Diabetes years of patients with tortuosity, bushy capillary, aneurysm, neoformation, and bizarre capillary were longer than diabetic patients lacking these findings regardless of retinopathy in our study. When we compared the median diabetes years of significantly present capillaroscopic findings by the presence of DR, diabetes years of patients having tortuosity, aneurysm, bizarre capillary, and microhemorrhage were significantly longer in patients with DR than patients without DR. Positive correlation of capillaroscopic findings and diabetes duration was also stated in Chang et al. and Meyer et al. studies, whereas Barchetta et al. found that NVC findings were independent from duration of diabetes [1618]. Although these findings does not predict when the microvascular changes formed, there is a significant correlation between diabetes years and capillaroscopic findings in our study. It can be assumed that early detection of tortuosity, aneurysm, bizarre capillary, and microhemorrhage may be a precursor of DR.

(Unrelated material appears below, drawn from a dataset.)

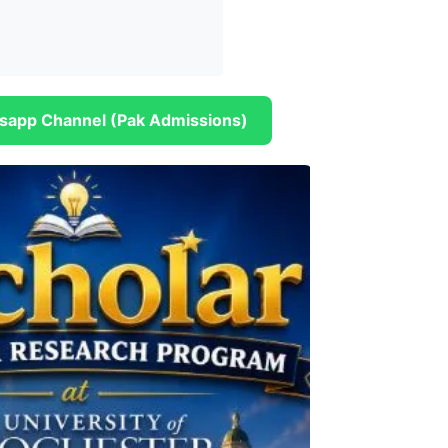
sapp Channel (Pak Admissions)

Although tortuosity was the most valuable capillaroscopic finding in logistic regression analysis, it cannot be used as a diagnostic tool since the AUC value was less than 80% in ROC curve (Figure 2).

Compared to previous studies, this cross-sectional study has more T2DM patients and more capillaroscopic findings were evaluated. Our study population was homogeneous in terms of age and hypertension history between groups. HbA1c level was higher in patients with DR as expected and more patients were using antilipid drug in DR negative group. Relationship of other diabetic complications, such as nephropathy and neuropathy, and other comorbidities of patients with NVC findings were not evaluated in this study as a limitation. Also, quantitative evaluation of NVC findings and NVC score were not performed.

5. Conclusions

Our data have showed that there is a significant correlation with capillaroscopic findings and DR, and NVC can detect microvascular changes in T2DM patients without clinically apparent retinopathy. These findings may guide the detection of T2DM associated retinopathy and microvascular complications earlier. Capillaroscopic findings including tortuosity, bushy capillary, aneurysm, neoformation, and bizarre capillary were significantly linked with a longer DM duration and DR positive patients in our study. We suppose that tortuosity may be the leading finding for diagnosis of early DR according to our data. The evaluation of nailfold capillaroscopic findings may be a new modality for vascular assessment of diabetic patients to diagnose and follow up microvascular complications. Further NVC studies are needed to determine the timing and relationship of other comorbidities of DM.

Competing Interests

The authors declare that there are no competing interests.